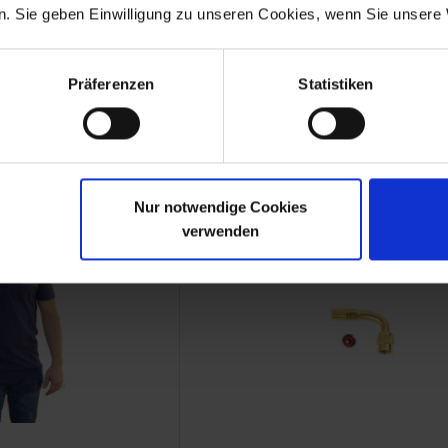
. Sie geben Einwilligung zu unseren Cookies, wenn Sie unsere 
 Shirt
Polo Shirt
Präferenzen
Statistiken
 enthusiast
Siebenrock enthusiast
. XXL
Gr. XL
31 €
33,31 €
zzgl. Versandkosten
inkl. ges. USt., zzgl. Versandkosten
Art.Nr. 7800222
Nur notwendige Cookies
verwenden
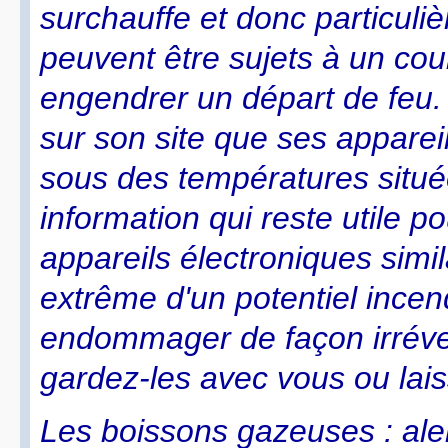
surchauffe et donc particuliè
peuvent être sujets à un cour
engendrer un départ de feu.
sur son site que ses apparei
sous des températures situé
information qui reste utile p
appareils électroniques simil
extrême d'un potentiel incen
endommager de façon irréver
gardez-les avec vous ou lais
Les boissons gazeuses : aler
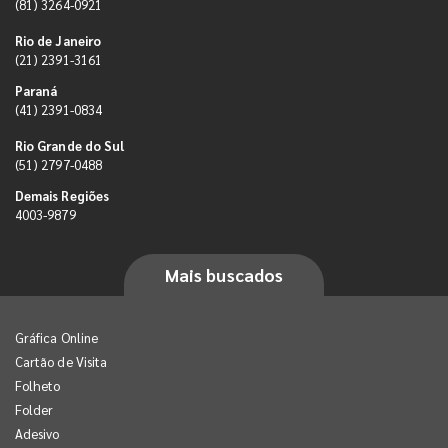
(81) 3264-0921
Rio de Janeiro
(21) 2391-3161
Paraná
(41) 2391-0834
Rio Grande do Sul
(51) 2797-0488
Demais Regiões
4003-9879
Mais buscados
Gráfica Online
Cartão de Visita
Folheto
Folder
Adesivo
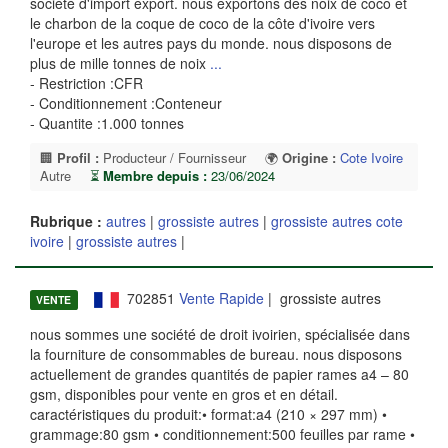
société d'import export. nous exportons des noix de coco et
le charbon de la coque de coco de la côte d'ivoire vers
l'europe et les autres pays du monde. nous disposons de
plus de mille tonnes de noix
...
- Restriction :CFR
- Conditionnement :Conteneur
- Quantite :1.000 tonnes
🏢
Profil :
Producteur / Fournisseur
🌍
Origine :
Cote Ivoire
Autre
⏳
Membre depuis :
23/06/2024
Rubrique :
autres
|
grossiste autres
|
grossiste autres cote
ivoire
|
grossiste autres
|
702851
Vente Rapide
| grossiste autres
VENTE
nous sommes une société de droit ivoirien, spécialisée dans
la fourniture de consommables de bureau. nous disposons
actuellement de grandes quantités de papier rames a4 – 80
gsm, disponibles pour vente en gros et en détail.
caractéristiques du produit:• format:a4 (210 × 297 mm) •
grammage:80 gsm • conditionnement:500 feuilles par rame •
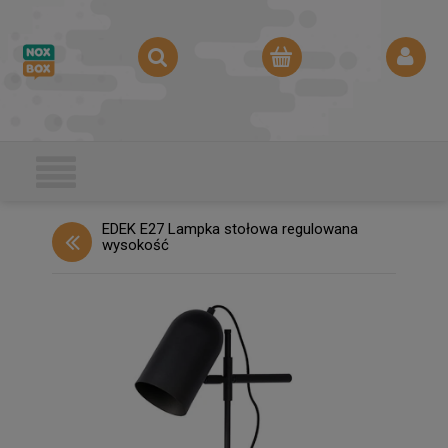
EDEK E27 Lampka stołowa regulowana
wysokość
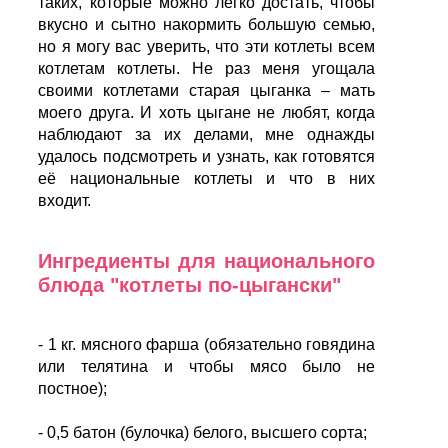
таких, которые можно легко достать, чтобы
вкусно и сытно накормить большую семью,
но я могу вас уверить, что эти котлеты всем
котлетам котлеты. Не раз меня угощала
своими котлетами старая цыганка – мать
моего друга. И хоть цыгане не любят, когда
наблюдают за их делами, мне однажды
удалось подсмотреть и узнать, как готовятся
её национальные котлеты и что в них
входит.
Ингредиенты для национального
блюда "котлеты по-цыгански"
- 1 кг. мясного фарша (обязательно говядина
или телятина и чтобы мясо было не
постное);
- 0,5 батон (булочка) белого, высшего сорта;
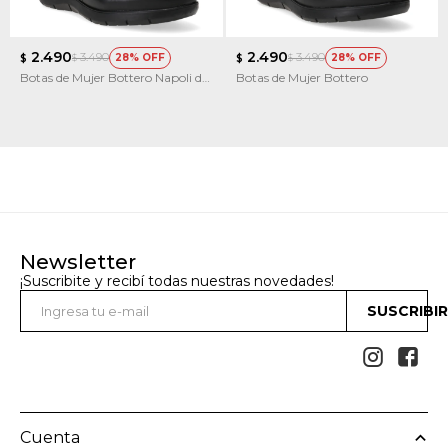
2.490
2.490
3.490
3.490
28
28
$
$
$
$
Botas de Mujer Bottero Napoli de
Botas de Mujer Bottero
Cuero
Newsletter
¡Suscribite y recibí todas nuestras novedades!
SUSCRIBI


Cuenta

+ + + +

### EXERCISE BRIEF
Tell how many lines in the entries contain the string "zzgl". Give the number and nothing more.

### RESPONSE AREA
2